Ohio sports gambling bill due in weeks, in second try at Statehouse

A second sports gambling bill for Ohio is expected in the state's Senate committees in as little as two weeks, as legislators take another crack at legalizing an industry earning hundreds of millions of dollars for surrounding states.

How long it takes to become law and enable sports bettors in the state remains to be seen, with most estimates falling around the end of the year.

Sen. Kirk Schuring (R-Jackson Twp) said Wednesday he expected a bill within "the next couple weeks," as he wrapped up the last of nine hearings in the Senate Select Committee on Gaming. The select committee has been finding any free time it can since the new legislative session began in January, hearing from dozens of witnesses on whether Ohio should legalize sports betting, how it should be regulated and taxed, and where its earnings should go in the state's budget.

Currently, Michigan, Indiana, West Virginia, and Pennsylvania all have some form of legal sports betting, estimated to draw hundreds of millions in gaming profits across state lines each year.

"Of course, it depends how well the bettors do," said sports gaming analyst Jeff Edelstein, who watched the hearings and writes for sportshandle.com.

"In other states, the skins are given to individual casinos and they in turn partner with online sportsbooks.
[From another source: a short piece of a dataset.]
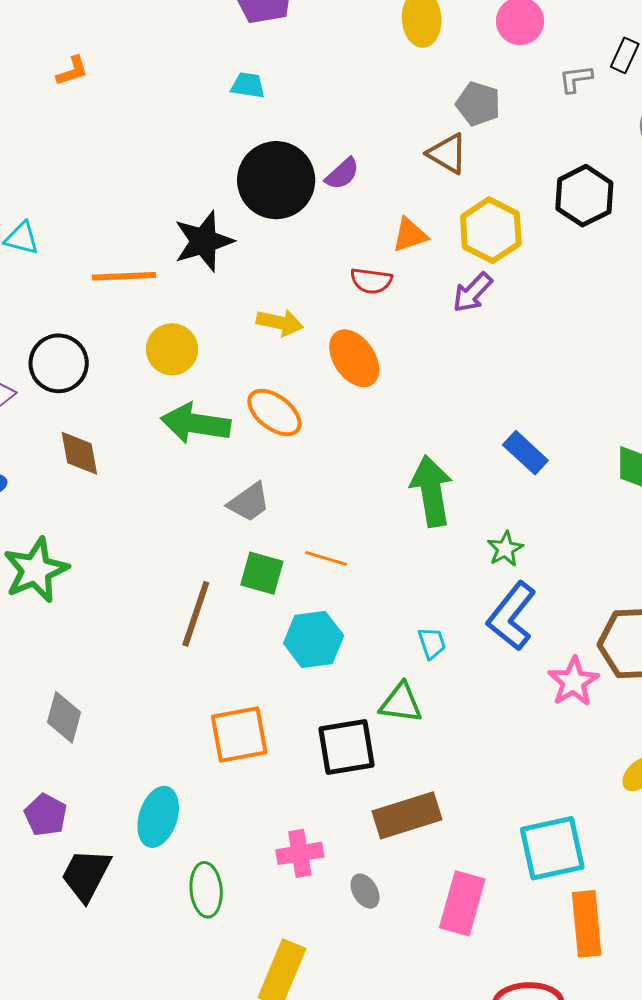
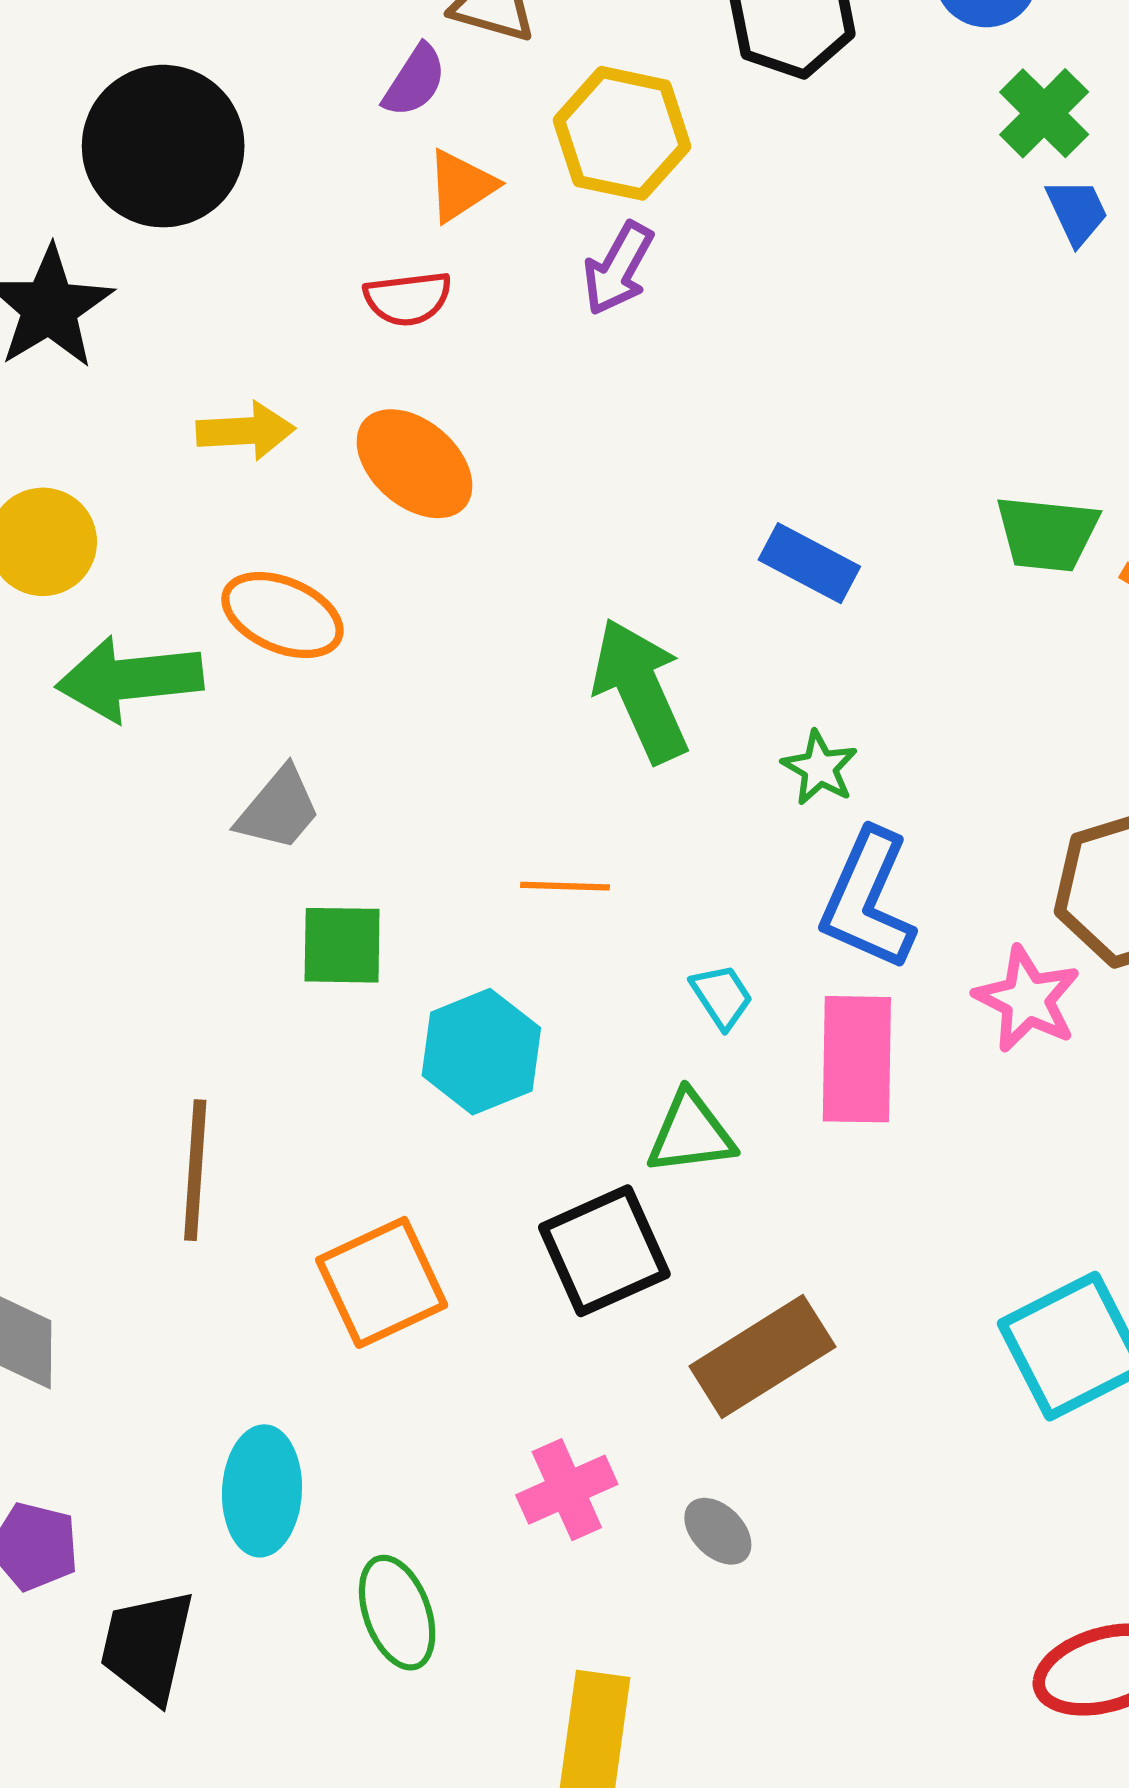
purple semicircle: (342, 174) -> (415, 81), moved
orange line: (326, 558) -> (565, 886), moved
brown line: (196, 614) -> (195, 1170), moved
pink rectangle: (462, 903) -> (857, 1059), moved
They pay what ends up being a tax as low as 8%, to as high as Pennsylvania which is 35% or 36%," Edelstein said Friday.

Ohio began the process of legalizing sports gambling in earnest during 2019 after a Supreme Court decision the year prior cleared the way for states to regulate the industry. The various attempts all since failed to cross the legislative finish line in 2020, as lawmakers could not decide whether the Ohio Lottery or the Ohio Casino Control Commission should run the regulatory side.

On Wednesday, a third entity was proposed as a regulatory body, further complicating matters. The Ohio Harness Horsemen’s Association, advocating for Ohio's eight harness tracks, proposed that its own regulator run the state's sports gambling industry as an off-shoot of its successful racetrack betting program.

The Ohio State Racing Commission, however, would need a lot of help getting off the ground.

"The Commission is underfunded and doesn't have the staff for regulation enforcement of sports wagering," said Renee Mancino, executive director of the Harness Horsemen's Association. "Sports wagering licensing fees and taxation should help to fund an OSRC expansion."
 

Edelstein was cold on the proposal in his analysis.

"No other state is doing it that way," he said. "I'd be surprised if Ohio went that route. I think the main route is let the Lottery be in charge of it, or let the casinos basically be in charge; if I were a betting man, I'm betting they go the casino route."
 

Mancino also proposed that the state roll lottery, casinos and horse racing bodies into one mega-enforcement agency, which she said has occurred in other states.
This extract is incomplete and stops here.